6. The deduction under Section 80HHC in a minimum alternate tax scheme is from the taxable income, which is otherwise the adjusted book profit. If no deduction is available to an assessee, the gross total income itself is the taxable income of the assessee. The minimum alternate tax scheme does not provide for deductions. Therefore, the interpretation is that the adjusted book profit of a company itself is the gross total income of that assessee company. The deduction under Section 80HHC is in that way given out of the gross total income in a case falling under minimum alternate tax. This in turn means that Section 80HHC should be computed on the adjusted book profit. Sections 115J, 115JA and 115JB come into operation, as the regular profits have been substituted by the book profit. Once the substitution is over, there is no way to go back to the normal computation process of statutory profit, which has already been overwhelmed by Sections 115J, 115JA and 115JB. Therefore, the deduction under Section 80HHC in a case of minimum alternate tax assessment is to be worked out on the basis of the adjusted book profit and not on the basis of the profit computed under the regular provisions of law applicable to the computation of profits and gains of business or profession.

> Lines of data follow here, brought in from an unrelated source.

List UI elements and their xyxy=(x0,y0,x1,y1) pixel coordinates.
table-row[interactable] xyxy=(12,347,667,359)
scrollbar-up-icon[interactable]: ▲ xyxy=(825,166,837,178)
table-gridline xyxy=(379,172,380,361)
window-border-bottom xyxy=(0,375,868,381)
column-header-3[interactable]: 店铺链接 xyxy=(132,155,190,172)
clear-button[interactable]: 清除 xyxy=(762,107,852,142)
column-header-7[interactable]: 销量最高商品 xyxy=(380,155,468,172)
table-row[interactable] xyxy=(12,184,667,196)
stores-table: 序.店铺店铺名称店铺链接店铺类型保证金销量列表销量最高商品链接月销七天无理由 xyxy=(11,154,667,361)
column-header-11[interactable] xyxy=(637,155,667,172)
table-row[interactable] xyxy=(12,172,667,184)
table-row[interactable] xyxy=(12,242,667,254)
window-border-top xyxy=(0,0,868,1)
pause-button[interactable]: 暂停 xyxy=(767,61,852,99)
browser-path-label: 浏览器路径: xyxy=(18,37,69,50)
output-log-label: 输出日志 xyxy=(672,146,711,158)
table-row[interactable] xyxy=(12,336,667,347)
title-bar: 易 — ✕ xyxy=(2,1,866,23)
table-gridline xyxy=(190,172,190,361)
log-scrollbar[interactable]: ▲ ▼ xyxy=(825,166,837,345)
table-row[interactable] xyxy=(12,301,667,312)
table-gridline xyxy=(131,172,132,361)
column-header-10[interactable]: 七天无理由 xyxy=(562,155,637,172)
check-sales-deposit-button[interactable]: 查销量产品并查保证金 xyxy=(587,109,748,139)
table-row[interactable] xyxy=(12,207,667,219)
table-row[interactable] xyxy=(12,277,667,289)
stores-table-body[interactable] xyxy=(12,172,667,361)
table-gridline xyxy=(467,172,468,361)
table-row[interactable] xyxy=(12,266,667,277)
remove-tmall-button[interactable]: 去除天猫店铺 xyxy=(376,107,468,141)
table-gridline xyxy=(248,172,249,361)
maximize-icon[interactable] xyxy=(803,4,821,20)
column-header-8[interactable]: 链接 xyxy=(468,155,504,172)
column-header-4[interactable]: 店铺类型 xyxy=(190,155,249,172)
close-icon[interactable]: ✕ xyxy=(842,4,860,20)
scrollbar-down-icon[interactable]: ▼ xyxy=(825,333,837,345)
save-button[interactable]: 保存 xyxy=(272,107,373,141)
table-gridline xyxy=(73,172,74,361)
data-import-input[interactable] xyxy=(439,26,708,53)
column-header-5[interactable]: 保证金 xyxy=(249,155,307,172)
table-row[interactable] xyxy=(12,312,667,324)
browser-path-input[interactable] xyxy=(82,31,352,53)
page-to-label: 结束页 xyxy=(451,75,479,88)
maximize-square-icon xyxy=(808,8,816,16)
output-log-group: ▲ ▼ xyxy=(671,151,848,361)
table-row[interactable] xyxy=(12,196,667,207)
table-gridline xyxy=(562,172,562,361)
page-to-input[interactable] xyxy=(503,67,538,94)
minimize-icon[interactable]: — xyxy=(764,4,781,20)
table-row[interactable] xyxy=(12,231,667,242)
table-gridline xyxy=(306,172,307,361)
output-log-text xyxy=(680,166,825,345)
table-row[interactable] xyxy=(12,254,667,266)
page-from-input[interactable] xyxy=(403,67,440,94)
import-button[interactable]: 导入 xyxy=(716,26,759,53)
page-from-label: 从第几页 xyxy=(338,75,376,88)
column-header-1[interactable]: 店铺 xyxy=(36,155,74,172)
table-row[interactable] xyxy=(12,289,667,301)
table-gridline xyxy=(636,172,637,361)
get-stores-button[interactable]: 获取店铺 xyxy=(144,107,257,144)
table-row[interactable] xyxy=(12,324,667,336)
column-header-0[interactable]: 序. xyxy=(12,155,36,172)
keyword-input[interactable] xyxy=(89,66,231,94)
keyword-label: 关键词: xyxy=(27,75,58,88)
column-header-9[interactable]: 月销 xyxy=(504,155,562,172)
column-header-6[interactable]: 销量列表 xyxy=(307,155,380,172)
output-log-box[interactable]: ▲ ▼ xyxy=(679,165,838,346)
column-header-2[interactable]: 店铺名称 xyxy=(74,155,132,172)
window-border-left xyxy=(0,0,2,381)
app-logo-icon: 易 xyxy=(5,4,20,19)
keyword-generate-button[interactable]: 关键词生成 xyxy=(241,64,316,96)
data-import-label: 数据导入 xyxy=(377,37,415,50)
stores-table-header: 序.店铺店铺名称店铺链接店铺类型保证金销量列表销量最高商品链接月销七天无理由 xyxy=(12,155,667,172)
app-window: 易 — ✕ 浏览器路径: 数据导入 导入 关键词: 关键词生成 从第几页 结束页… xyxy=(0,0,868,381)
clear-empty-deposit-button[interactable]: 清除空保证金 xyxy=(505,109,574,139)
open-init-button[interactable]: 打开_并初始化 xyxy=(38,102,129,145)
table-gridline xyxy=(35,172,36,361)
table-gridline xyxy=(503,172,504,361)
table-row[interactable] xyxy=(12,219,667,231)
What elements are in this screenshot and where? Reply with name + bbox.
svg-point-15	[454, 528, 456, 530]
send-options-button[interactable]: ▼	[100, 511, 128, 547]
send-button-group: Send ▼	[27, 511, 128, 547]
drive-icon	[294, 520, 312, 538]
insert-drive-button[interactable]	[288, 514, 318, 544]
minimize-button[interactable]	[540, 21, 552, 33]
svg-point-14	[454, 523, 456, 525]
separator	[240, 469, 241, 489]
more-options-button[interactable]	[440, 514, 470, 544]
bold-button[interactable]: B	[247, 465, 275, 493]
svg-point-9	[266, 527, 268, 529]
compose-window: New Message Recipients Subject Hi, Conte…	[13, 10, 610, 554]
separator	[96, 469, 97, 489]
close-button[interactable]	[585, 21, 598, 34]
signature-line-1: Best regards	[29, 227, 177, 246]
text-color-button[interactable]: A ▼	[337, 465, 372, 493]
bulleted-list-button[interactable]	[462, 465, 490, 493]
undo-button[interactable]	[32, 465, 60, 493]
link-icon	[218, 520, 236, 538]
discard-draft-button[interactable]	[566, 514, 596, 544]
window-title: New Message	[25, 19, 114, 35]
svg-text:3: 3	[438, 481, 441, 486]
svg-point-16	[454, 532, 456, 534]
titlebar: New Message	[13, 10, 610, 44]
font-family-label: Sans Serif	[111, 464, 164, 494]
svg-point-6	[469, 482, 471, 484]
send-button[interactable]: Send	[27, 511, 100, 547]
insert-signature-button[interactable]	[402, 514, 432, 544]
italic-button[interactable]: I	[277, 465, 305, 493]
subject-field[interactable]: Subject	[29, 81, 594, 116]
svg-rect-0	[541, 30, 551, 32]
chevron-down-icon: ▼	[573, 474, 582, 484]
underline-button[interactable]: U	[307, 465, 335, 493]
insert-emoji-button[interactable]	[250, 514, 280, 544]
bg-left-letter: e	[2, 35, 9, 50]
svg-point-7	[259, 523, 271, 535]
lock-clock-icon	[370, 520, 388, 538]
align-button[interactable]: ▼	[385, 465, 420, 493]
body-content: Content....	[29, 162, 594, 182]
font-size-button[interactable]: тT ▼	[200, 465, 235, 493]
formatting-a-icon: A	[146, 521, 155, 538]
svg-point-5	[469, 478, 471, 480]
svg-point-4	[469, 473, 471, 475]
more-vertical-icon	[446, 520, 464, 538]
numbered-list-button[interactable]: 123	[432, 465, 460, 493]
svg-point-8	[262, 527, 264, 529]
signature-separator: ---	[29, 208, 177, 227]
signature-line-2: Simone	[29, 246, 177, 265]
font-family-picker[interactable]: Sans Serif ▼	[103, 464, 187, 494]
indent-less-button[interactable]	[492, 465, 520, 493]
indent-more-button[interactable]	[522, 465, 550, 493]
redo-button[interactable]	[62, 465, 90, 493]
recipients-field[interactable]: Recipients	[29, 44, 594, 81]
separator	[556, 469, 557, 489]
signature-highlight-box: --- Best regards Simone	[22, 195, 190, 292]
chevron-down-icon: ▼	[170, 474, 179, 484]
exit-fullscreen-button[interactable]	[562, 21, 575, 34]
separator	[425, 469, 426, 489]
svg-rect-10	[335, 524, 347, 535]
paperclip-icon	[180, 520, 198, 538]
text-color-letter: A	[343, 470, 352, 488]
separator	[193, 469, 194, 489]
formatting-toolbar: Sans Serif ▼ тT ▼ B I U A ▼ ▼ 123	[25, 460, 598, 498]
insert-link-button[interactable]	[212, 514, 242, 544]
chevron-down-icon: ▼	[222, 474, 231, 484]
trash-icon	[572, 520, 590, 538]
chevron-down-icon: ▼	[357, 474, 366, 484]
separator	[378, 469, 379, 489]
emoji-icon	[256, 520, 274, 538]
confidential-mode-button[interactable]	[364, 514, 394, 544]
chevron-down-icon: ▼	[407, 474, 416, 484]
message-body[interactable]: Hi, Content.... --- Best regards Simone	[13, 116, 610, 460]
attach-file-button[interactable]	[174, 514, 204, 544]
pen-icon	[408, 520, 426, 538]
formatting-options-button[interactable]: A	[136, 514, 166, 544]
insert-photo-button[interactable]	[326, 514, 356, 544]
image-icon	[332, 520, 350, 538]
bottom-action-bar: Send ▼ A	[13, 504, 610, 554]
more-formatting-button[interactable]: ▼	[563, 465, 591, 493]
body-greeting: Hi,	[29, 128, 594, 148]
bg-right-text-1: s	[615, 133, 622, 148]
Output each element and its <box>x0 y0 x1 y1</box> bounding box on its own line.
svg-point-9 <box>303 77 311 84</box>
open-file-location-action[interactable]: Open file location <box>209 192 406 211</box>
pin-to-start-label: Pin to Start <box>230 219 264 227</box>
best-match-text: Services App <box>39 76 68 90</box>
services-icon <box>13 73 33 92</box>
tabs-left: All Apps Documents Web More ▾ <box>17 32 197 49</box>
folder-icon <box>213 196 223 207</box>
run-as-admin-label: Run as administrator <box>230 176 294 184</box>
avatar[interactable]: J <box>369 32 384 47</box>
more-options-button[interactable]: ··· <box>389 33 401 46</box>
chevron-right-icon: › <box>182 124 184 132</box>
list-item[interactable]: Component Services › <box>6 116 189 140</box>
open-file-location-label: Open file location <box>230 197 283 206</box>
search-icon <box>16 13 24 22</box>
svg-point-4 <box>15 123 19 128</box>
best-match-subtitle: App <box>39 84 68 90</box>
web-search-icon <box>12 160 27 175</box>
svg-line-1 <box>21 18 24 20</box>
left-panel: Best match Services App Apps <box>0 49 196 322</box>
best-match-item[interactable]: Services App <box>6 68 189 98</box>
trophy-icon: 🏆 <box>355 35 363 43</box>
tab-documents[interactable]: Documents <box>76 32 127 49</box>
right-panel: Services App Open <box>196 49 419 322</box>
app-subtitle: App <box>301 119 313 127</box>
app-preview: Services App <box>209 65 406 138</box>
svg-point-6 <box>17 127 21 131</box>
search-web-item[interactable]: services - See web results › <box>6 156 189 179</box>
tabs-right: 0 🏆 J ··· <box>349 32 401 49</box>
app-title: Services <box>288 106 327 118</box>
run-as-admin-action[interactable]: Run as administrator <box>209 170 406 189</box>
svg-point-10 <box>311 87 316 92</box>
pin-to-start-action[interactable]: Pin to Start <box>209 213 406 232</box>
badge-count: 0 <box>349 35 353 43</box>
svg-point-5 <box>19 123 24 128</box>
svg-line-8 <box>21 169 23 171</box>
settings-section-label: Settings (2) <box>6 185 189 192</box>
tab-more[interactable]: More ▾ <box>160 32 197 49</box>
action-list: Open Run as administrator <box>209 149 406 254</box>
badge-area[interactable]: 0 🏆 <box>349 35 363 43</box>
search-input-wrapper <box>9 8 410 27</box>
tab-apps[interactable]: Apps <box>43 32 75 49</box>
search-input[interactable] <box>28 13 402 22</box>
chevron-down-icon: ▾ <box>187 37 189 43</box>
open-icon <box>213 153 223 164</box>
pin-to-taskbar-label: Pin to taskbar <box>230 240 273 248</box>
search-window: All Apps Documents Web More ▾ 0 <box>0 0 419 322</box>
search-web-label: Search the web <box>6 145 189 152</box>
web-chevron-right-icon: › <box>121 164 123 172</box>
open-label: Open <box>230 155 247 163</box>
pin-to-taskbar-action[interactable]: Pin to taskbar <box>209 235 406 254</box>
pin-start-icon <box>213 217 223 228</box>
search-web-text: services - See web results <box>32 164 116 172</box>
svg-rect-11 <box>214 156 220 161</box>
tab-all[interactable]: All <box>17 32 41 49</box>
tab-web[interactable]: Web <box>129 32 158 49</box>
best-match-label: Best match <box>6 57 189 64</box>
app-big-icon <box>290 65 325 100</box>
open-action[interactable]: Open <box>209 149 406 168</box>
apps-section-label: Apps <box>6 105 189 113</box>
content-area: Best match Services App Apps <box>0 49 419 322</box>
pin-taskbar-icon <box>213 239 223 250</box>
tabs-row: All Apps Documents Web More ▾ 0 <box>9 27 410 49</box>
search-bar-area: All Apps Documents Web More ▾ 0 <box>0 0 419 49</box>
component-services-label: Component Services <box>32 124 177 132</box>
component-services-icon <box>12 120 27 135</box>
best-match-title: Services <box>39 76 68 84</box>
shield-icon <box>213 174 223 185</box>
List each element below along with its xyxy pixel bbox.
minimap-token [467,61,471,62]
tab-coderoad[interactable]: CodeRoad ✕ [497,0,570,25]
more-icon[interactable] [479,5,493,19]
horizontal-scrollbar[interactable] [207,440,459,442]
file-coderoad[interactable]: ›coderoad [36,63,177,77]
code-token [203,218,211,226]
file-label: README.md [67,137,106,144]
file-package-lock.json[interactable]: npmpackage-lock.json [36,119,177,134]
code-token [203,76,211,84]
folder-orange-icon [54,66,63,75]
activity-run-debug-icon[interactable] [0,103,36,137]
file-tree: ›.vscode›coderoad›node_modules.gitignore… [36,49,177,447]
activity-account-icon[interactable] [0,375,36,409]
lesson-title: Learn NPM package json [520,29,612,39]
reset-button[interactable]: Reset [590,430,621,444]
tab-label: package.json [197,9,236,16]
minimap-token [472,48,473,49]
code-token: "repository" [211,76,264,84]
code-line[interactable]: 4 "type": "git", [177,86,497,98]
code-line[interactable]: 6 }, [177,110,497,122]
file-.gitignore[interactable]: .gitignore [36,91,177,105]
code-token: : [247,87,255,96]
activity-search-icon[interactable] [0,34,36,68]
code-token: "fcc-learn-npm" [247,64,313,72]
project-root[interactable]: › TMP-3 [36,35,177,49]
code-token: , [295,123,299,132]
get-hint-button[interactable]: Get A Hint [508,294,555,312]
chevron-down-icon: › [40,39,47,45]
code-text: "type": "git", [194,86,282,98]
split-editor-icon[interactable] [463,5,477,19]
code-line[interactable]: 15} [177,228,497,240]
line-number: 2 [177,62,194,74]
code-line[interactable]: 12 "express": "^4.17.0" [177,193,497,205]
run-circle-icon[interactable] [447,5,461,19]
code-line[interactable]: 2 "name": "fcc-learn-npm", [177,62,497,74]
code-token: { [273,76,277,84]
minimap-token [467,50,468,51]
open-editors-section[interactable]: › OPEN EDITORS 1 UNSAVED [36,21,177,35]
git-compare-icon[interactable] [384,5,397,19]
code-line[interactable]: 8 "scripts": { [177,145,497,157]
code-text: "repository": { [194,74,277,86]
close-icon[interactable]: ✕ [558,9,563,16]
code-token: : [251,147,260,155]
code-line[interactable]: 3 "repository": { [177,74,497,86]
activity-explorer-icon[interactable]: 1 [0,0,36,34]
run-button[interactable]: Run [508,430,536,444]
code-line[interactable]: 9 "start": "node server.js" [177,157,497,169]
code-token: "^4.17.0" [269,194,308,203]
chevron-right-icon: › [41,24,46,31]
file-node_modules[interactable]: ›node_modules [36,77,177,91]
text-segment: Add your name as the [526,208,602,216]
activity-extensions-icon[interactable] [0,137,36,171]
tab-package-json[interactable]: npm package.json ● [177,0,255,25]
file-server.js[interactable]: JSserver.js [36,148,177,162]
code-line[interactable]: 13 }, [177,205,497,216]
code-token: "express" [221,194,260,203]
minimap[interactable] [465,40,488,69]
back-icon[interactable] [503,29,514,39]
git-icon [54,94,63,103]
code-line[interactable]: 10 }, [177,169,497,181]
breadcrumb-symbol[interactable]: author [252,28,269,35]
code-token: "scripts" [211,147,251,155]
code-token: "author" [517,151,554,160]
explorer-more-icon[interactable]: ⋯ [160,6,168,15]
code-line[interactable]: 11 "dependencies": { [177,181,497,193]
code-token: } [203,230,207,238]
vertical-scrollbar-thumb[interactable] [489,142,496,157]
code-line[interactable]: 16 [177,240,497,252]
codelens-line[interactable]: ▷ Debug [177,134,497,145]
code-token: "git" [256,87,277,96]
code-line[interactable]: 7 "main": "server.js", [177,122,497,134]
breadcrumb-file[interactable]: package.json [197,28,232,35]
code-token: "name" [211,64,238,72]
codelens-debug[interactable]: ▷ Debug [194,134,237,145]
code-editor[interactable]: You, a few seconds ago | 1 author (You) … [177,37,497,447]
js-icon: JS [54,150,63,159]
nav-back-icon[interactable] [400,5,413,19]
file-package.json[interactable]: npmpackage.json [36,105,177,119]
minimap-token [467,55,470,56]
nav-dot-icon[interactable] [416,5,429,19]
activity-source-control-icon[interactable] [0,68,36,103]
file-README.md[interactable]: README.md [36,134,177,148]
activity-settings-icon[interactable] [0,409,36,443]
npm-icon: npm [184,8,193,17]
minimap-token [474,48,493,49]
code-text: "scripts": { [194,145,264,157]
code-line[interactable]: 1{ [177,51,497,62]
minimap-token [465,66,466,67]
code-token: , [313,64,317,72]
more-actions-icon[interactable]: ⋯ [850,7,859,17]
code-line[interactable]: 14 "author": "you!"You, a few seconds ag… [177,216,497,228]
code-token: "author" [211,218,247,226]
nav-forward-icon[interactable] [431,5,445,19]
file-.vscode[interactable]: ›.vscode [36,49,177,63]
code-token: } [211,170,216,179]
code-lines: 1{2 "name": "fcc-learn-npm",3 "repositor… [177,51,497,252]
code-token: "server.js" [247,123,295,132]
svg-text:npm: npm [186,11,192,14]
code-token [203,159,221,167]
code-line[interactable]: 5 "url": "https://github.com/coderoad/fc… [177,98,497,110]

Therefore, in our considered view, we are of the opinion that the learned CIT(A) dealt with the issue on hand in apt manner confirming to the facts as has been dealt with by the Special Bench holding the issue in favour of the assessee which we are inclined to uphold in the order of learned CIT(A). The revenue has not put-forth any controverting material in support thereof. In the result the appeal of revenue is dismissed.